So Sports Illustrated has selected its Sportsman of the Year, and it's Derek Jeter. He's a logical choice, I suppose; the Yankees won the World Series, he's the Yankee captain, he had a fine year, he's been a classy player for a lot of years.
If, however, you want to see the athlete who most exemplifies what sports today are all about - the Sports Man of the Year, let's call him - I say look elsewhere. Look at Jeter, but then turn slightly to the left.
Has anyone ever had a luckier year than Alex Rodriguez?
He entered 2009 as an enigma. The New York tabloids loved to embarrass him, whether he was sunning himself in Central Park or finding female companionship on the road. His teammates didn't seem to know what to make of him. Joe Torre buried him deep in his postseason lineup, then burned him in a memoir about his years as Yankee manager. Yankee fans hated him, considered him a choke artist. He had played in the postseason seven times, four since coming to New York, and had never reached the World Series. With the Yankees, he had a .245 playoff average with four homers and nine RBIs in twenty-four games.
In February, he admitted having used steroids while with Texas. A book by the reporter who broke the story, Selena Roberts, also included accusations that he tipped pitches to opposing infielders in blowout games in the hope that they'd do the same for him. A close study of the statistics by Dan Rosenheck for The New York Times did not support the pitch-tipping accusation, but the steroids admission shook those who saw A-Rod as the clean successor-to-be who would remove the taint from Barry Bonds's career home run record.

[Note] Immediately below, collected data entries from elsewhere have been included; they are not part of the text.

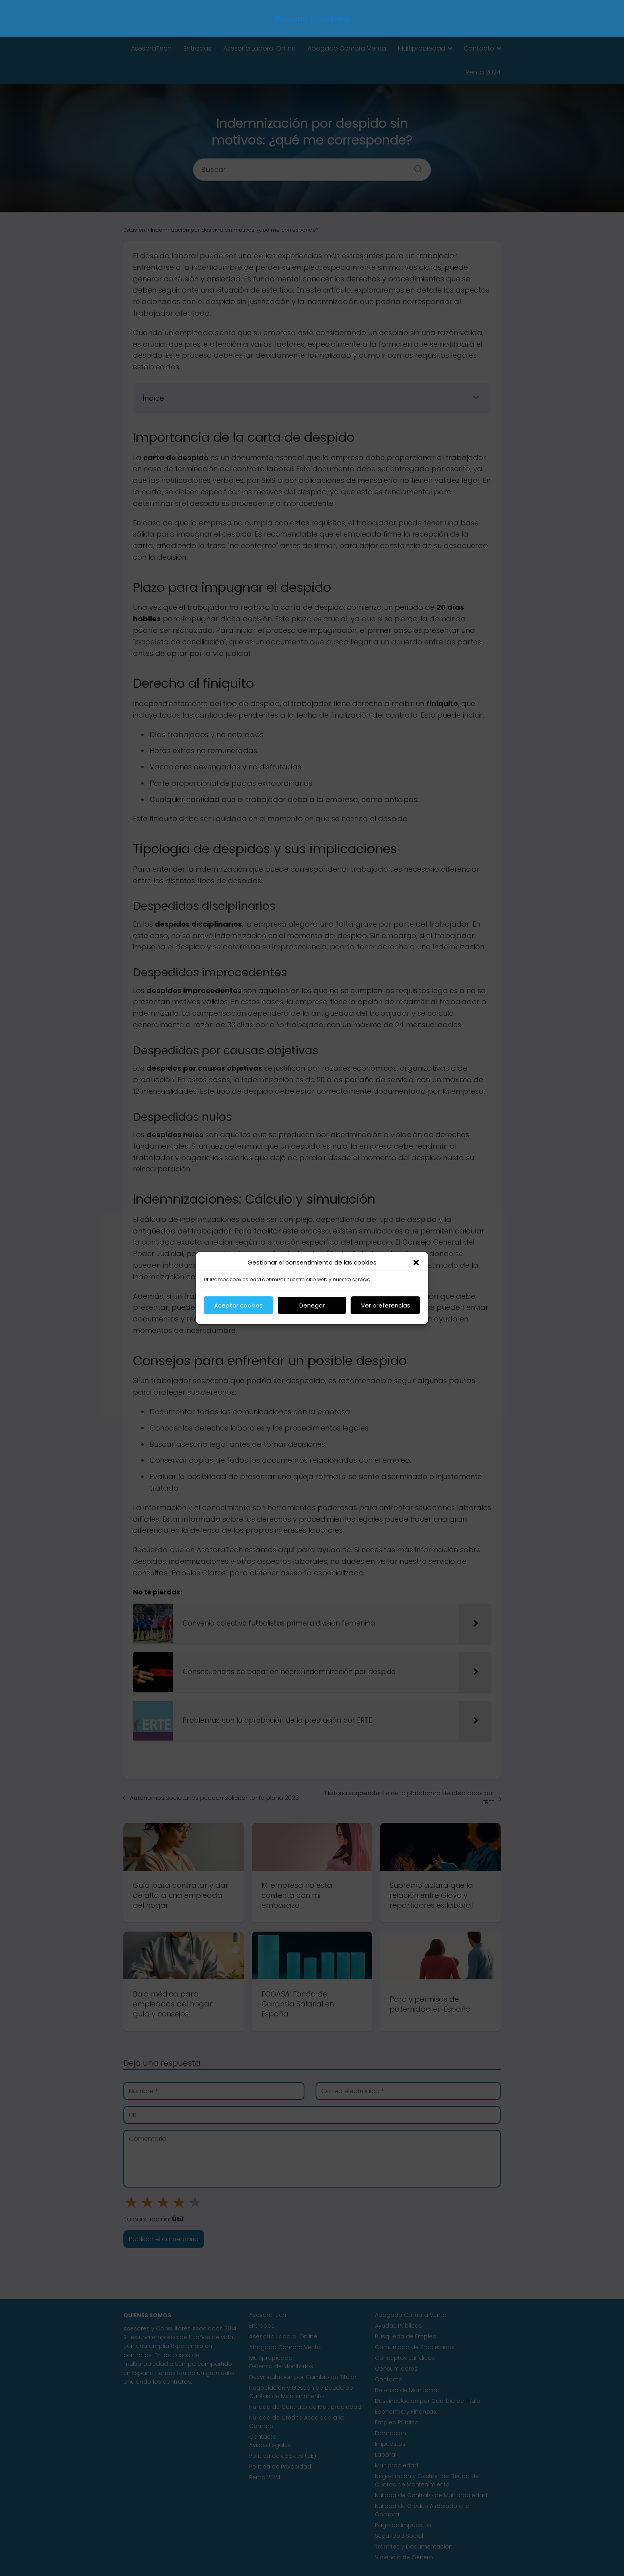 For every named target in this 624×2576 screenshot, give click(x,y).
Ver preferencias (385, 1305)
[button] (416, 1263)
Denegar (312, 1305)
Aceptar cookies (238, 1305) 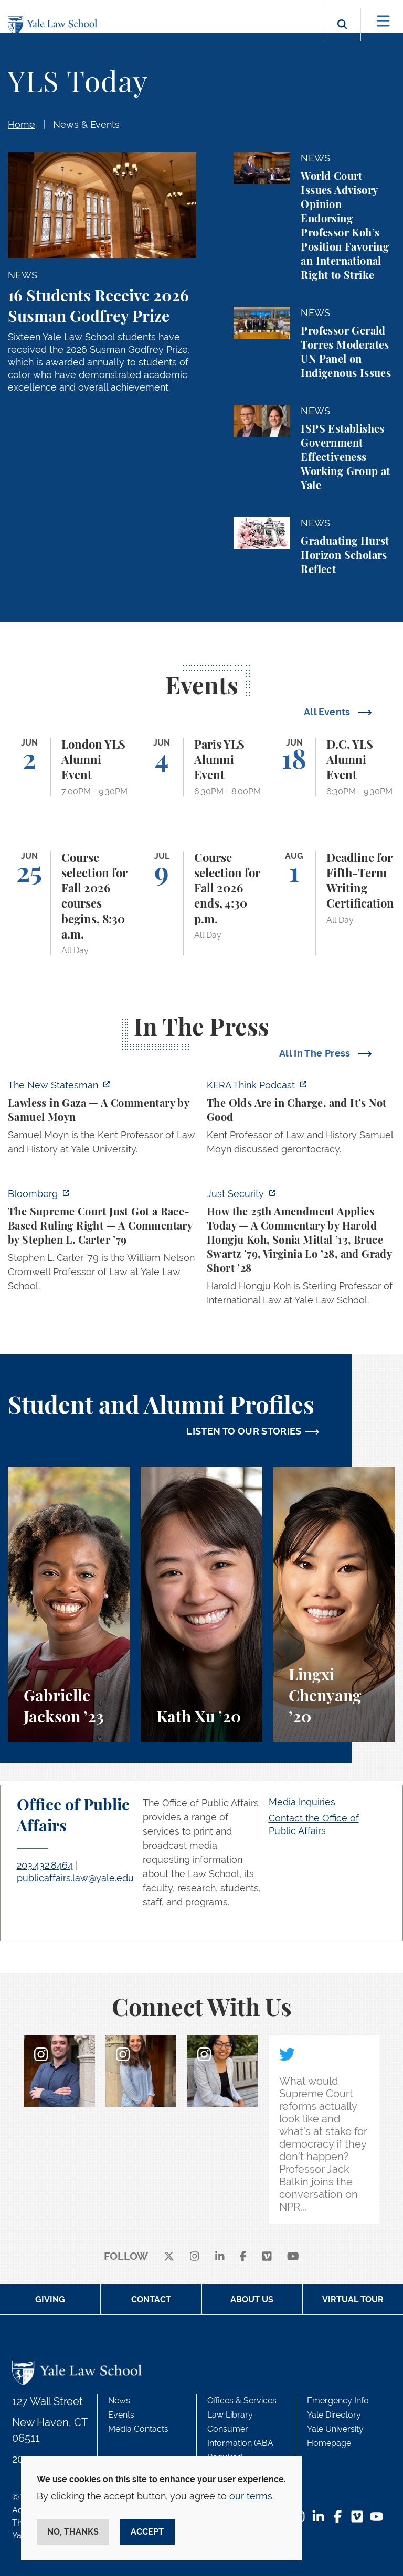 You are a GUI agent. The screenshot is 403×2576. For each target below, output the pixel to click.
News (119, 2401)
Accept (147, 2532)
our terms (250, 2496)
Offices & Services (242, 2401)
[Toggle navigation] (383, 21)
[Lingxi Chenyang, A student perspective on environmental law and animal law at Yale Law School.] (334, 1604)
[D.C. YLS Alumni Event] (334, 767)
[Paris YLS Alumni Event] (201, 767)
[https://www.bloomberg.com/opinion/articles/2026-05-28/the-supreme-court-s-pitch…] (102, 1243)
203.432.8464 (45, 1865)
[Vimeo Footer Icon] (357, 2517)
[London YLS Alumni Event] (69, 767)
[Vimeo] (267, 2257)
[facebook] (243, 2257)
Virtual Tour (353, 2299)
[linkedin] (220, 2257)
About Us (251, 2299)
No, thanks (73, 2532)
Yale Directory (334, 2415)
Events (121, 2415)
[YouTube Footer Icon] (376, 2517)
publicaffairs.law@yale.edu (75, 1877)
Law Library (230, 2415)
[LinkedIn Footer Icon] (318, 2517)
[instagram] (194, 2257)
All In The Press (316, 1053)
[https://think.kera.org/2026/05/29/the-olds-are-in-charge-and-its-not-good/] (301, 1120)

A-Rod's first lucky break was his decision to have hip surgery in March, sidelining him for two months. The Yankees started poorly, and were 13-15 when he returned on May 8. In his first at bat of the season, he homered on the first pitch he saw. Whatever the New York fan reaction to him might have been in April, by May they were desperate and received him as a returning hero. After sixteen games he was hitting .189, but seven of his ten hits were home runs and the Yankees were 12-4 in those games.
His second break was the shift in team chemistry. In assembling the 2009 club during the offseason, GM Brian Cashman added players who were unusually loose for men in pinstripes. C.C. Sabathia, A.J. Burnett, and Nick Swisher brought a new tone to the clubhouse, and for once Rodriguez seemed happy to just be one of the guys. He wasn't a different person, but he wasn't the focus of the club or the media.

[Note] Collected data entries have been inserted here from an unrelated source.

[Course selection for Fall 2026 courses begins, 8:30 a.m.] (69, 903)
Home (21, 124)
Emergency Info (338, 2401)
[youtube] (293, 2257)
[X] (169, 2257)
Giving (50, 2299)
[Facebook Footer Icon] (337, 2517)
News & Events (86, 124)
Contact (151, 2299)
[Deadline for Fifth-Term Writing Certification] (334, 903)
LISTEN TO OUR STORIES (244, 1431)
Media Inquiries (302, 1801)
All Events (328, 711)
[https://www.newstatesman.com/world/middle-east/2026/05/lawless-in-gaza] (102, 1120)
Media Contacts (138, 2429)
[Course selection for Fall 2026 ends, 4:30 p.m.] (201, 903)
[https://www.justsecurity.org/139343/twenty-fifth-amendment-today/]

More luck: A-Rod entered the season with twelve years of 30 home runs and 100 RBIs, the last eleven in a row. No player has had thirteen such seasons. With two games to go, he had 28 and 93. He sat out the next-to-last game to rest his hip for the postseason, but played in the finale at Tampa Bay. He was hitless in his first two at bats, and in the top of the sixth he knew Joe Girardi would probably take him out for the bottom of the inning. He hit a three-run homer to give the Yankees a 3-2 lead, and speculated on the bench about his chance of getting a shot at the grand slam he needed to reach the 30/100 mark. Sure enough, the Yankees batted around, the Rays intentionally walked Mark Teixeira with runners on second and third, and Rodriguez delivered the grand slam he needed to set the record.
Then, at last, he had a monster postseason, hitting two critical game-tying homers off closers in save situations, compiling a 1.162 OPS, and driving in more runs in fifteen games than he had in his previous playoff career (39 games). His past postseason struggles were probably more random fluctuation than character flaw, but he certainly picked a fortunate time for a positive shift.
While Jeter's actress-girlfriend, Minka Kelly, was mostly a behind-the-scenes presence, A-Rod's actress-girlfriend, Kate Hudson, was very visible throughout the Yankee's championship run. (It is odd to think that A-Rod could someday have Goldie Hawn as his mother-in-law.) His liaisons with Madonna were far behind him.
And then, the stroke of good fortune: In November we learned about the indiscretions of Tiger Woods, which knocked the foibles of all other athletes out of the public memory. Who remembers what scandals came before the Mother of All Tabloid Stories?
So: Alex Rodriguez began the year in disgrace, admitted his past use of performance-enhancing drugs, was cheered upon his return, was the subject of a warts-and-warts book, demonstrated that winning is a great deodorant, conducted a high-profile private life in public, set an obscure statistical milestone while being extremely conscious of it at the time, and delivered on the ultimate stage the way someone of his ability and career performance was likely to do sooner or later. For all these reasons, touching every hot button this side of concussions, A-Rod is my Sports Man of the Year.